According to the FTTH Council's "FTTH Ranking" [4], 75 million FTTH subscribers were reached by the end of 2011, but only 10.3 million of them were in Europe. Although Europe has lagged behind North America and Asia, last year the number of homes connected to fiber grew by 41% and the number of subscribers by 28%. In terms of penetration, the ranking is led by Lithuania (28.3%), Norway (14.7%), and Sweden (13.6%). In terms of absolute number of users, Russia is the largest market with 4.5 million, followed by France, Ukraine, Italy, and Portugal.
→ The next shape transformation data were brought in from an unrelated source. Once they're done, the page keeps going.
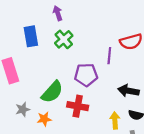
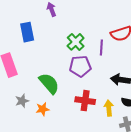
green cross: (64, 39) -> (76, 42), moved
green semicircle: (52, 92) -> (49, 83), turned -80
red cross: (78, 106) -> (85, 101), moved

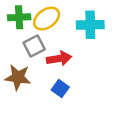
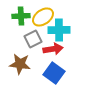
cyan cross: (90, 25) -> (59, 30), moved
blue square: (60, 88) -> (54, 73), size x1.5

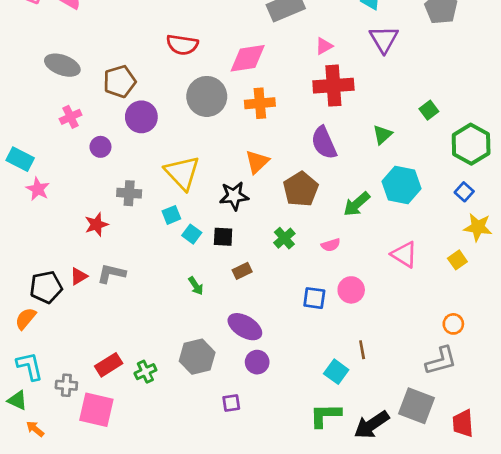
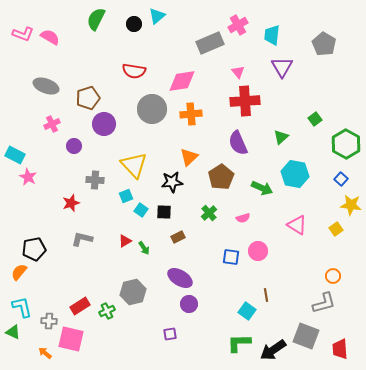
pink triangle: (324, 46) -> (238, 72), turned -40
green arrow: (357, 204) -> (262, 188), turned -115
red triangle: (79, 276) -> (125, 241), moved
gray hexagon: (197, 357) -> (133, 292), moved
orange arrow: (35, 429) -> (45, 353), moved

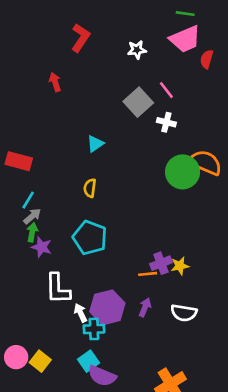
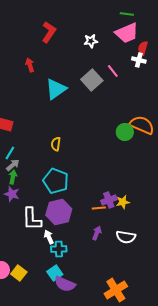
white cross: (166, 122) -> (139, 60), moved
cyan triangle: (95, 144) -> (56, 89), moved, size x1.6
green circle: (183, 172) -> (125, 132), size x0.7
purple star: (42, 247) -> (12, 194), moved
purple hexagon: (107, 307) -> (59, 212), moved

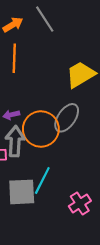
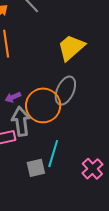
gray square: (22, 192) -> (36, 168), size x0.7

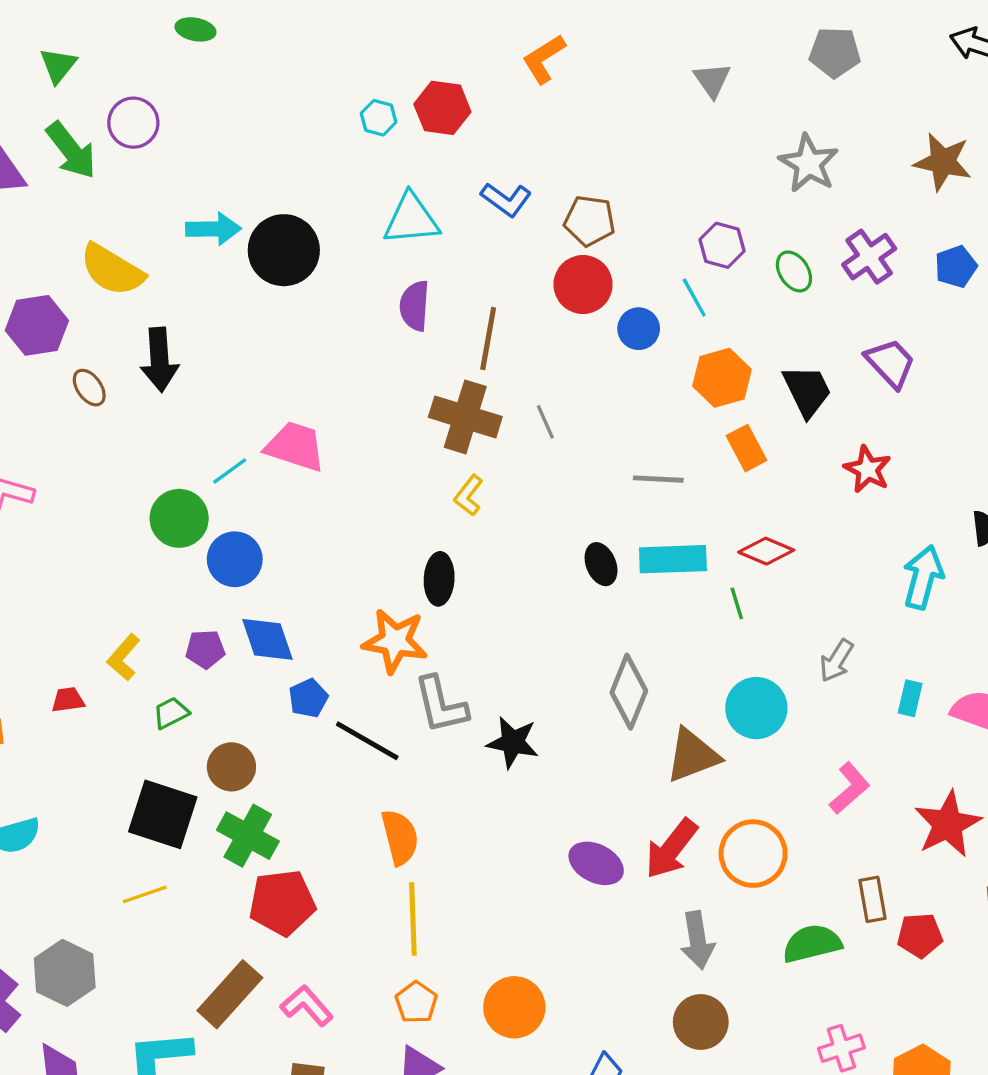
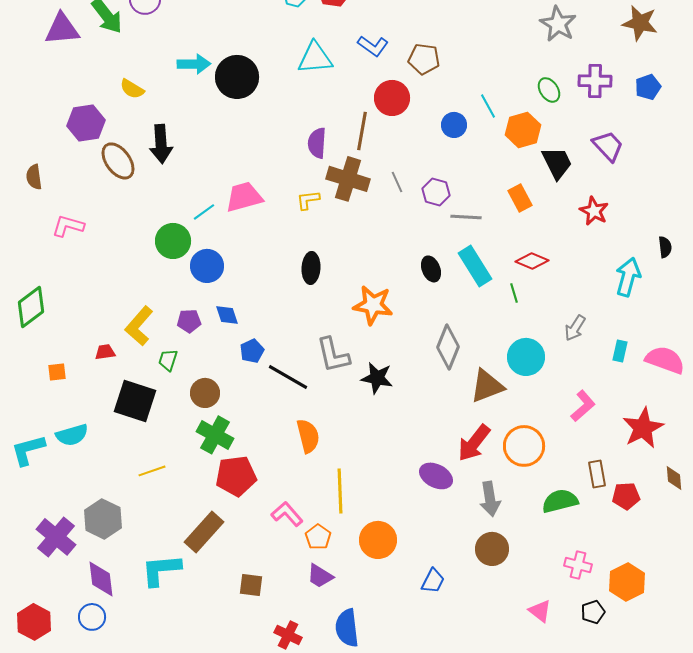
purple hexagon: (722, 245) -> (436, 192), moved
purple cross: (869, 257) -> (595, 81), turned 36
yellow semicircle: (112, 270) -> (132, 89), size x0.6
red circle: (583, 285) -> (392, 98), moved
purple semicircle: (415, 306) -> (317, 143), moved
orange hexagon: (722, 378) -> (523, 130), moved
brown ellipse: (89, 388) -> (118, 161), size x1.6
pink trapezoid: (295, 446) -> (244, 197), turned -33
yellow L-shape: (469, 495) -> (308, 200), moved, turned 45
cyan rectangle: (673, 559) -> (475, 266), turned 60
black ellipse: (439, 579) -> (311, 268), moved
blue diamond: (267, 639) -> (227, 315), size x0.7
orange star: (395, 641) -> (373, 305), moved
yellow L-shape: (124, 657) -> (139, 326), size x1.4
green trapezoid: (171, 713) -> (168, 360), turned -45
black square: (163, 814) -> (135, 401), moved
purple ellipse: (596, 863) -> (436, 476), moved
yellow line: (413, 919) -> (340, 491), moved
pink L-shape: (307, 1006) -> (287, 514), moved
pink cross: (841, 1048) -> (578, 565), turned 32

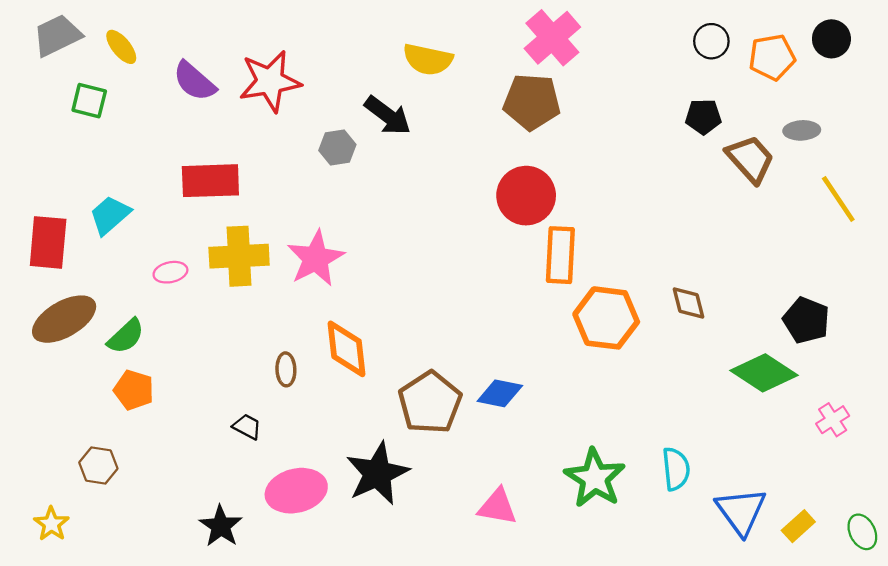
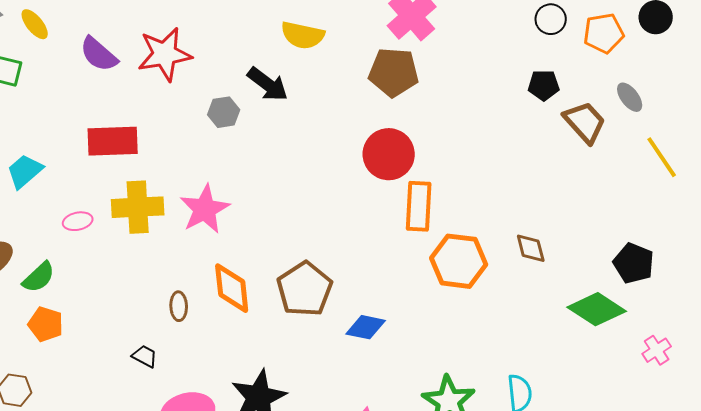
gray ellipse: (802, 130) -> (630, 97), turned 56
brown pentagon: (430, 403) -> (305, 289), moved

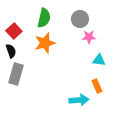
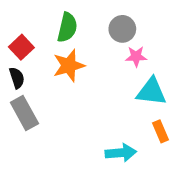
cyan triangle: (99, 60) -> (151, 92), size x1.5
gray rectangle: (16, 74) -> (24, 113), turned -45
orange rectangle: (97, 86) -> (161, 131), moved

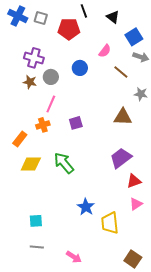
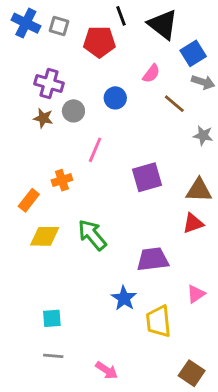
black triangle: (113, 17) -> (163, 24), size x1.6
pink line: (51, 104) -> (95, 150), moved
brown triangle: (123, 117) -> (199, 190), moved
purple square: (76, 123) -> (147, 177), moved, size x1.5
purple trapezoid: (121, 158) -> (153, 259), moved, turned 30
red triangle: (134, 181) -> (193, 223), moved

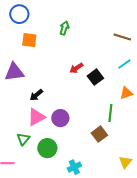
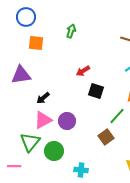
black square: (95, 77) -> (96, 91), moved, turned -35
green line: (110, 113) -> (117, 116), turned 36
green triangle: (23, 139) -> (30, 142), size x1.5
cyan cross: (74, 167) -> (81, 170), turned 32

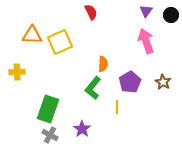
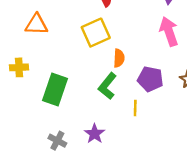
yellow square: (60, 42) -> (96, 33), moved
purple pentagon: (130, 82) -> (150, 79), turned -30
green rectangle: (48, 109) -> (55, 90), moved

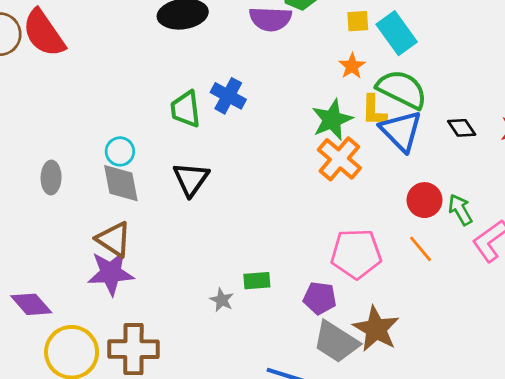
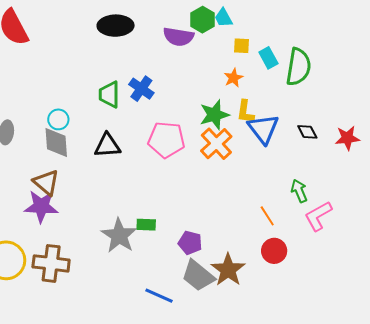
cyan rectangle: (397, 33) -> (268, 58), size x0.7
green semicircle: (402, 89) -> (298, 67), moved, turned 66
black triangle: (191, 179) -> (107, 146), turned 44
red circle: (424, 200) -> (274, 251), moved
pink pentagon: (356, 254) -> (166, 140), moved
gray star: (222, 300) -> (119, 236), size x2.0

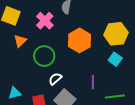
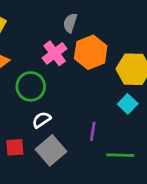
pink cross: (45, 21) -> (55, 53), moved
orange hexagon: (80, 40) -> (91, 52), moved

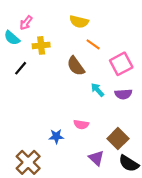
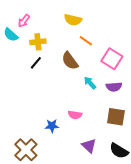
pink square: (121, 64) -> (112, 59), turned -30
black line: (21, 68) -> (36, 63), moved
brown square: (118, 139) -> (116, 117), moved, turned -36

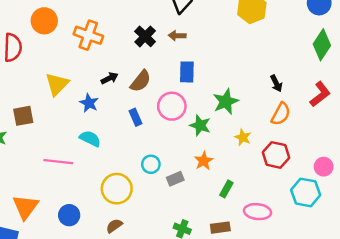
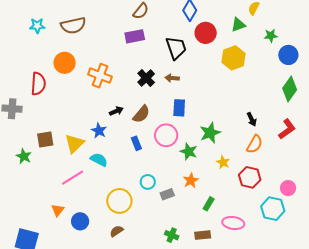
yellow triangle: (57, 84) -> (74, 143), moved
pink line: (58, 162) -> (73, 178), turned -40
orange triangle: (25, 207) -> (58, 210), moved, size x0.6

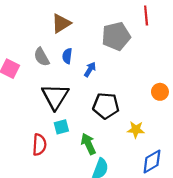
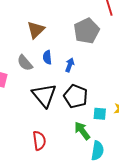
black pentagon: (106, 106) -> (76, 96), moved, turned 30
cyan square: (61, 127) -> (100, 114), moved, turned 32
The reality is that there is significant variation between countries in Europe, and unfortunately, Spain is not among the leaders, despite having operators with substantial investment capacity, such as Telefónica, Vodafone, and Orange. According to CMT data [5], Spain ended 2011 with a total of 171,177 FTTH lines, representing a 206.4% increase compared to 2010. Thus, of the 11,147,934 broadband lines in Spain, only 1.53% are fiber optic, most of which belong to Telefónica and GIT. What could be the solution to Spain's lagging FTTH deployment? In a typical FTTH deployment scenario, the majority of the operator's CAPEX is the cost of civil works, although the final investment depends on several factors (the possibility of deploying aerial fiber instead of underground, household density, availability of existing conduits, etc.). As we will see, open access optical networks offer the ability for multiple operators to simultaneously exploit the fiber commercially, minimizing the cost per home passed and accelerating the growth of the customer base. Therefore, it is the ideal solution for Spain to become a leader in this market, which will undoubtedly help the necessary change in the production model.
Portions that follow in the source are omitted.